Work request:
Write the data out again, character for character, with no images.

Data supplied:

○ ○ ○ ○ ○ ○ ○

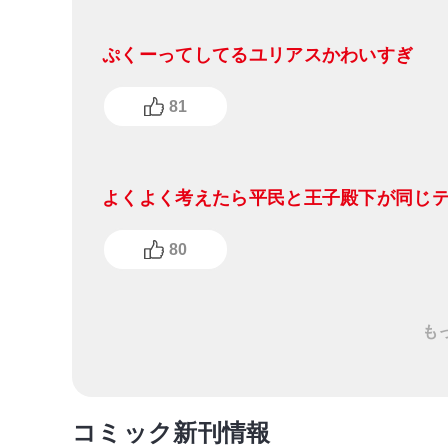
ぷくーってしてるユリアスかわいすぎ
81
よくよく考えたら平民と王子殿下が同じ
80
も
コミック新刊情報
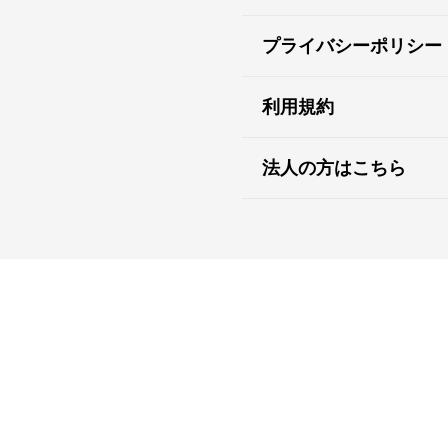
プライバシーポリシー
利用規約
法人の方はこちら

○ ○ ○ ○ ○ ○ ○

Solution to the problem:
ぷくーってしてるユリアスかわいすぎ
81
よくよく考えたら平民と王子殿下が同じ
80
も
コミック新刊情報
プライバシーポリシー
利用規約
法人の方はこちら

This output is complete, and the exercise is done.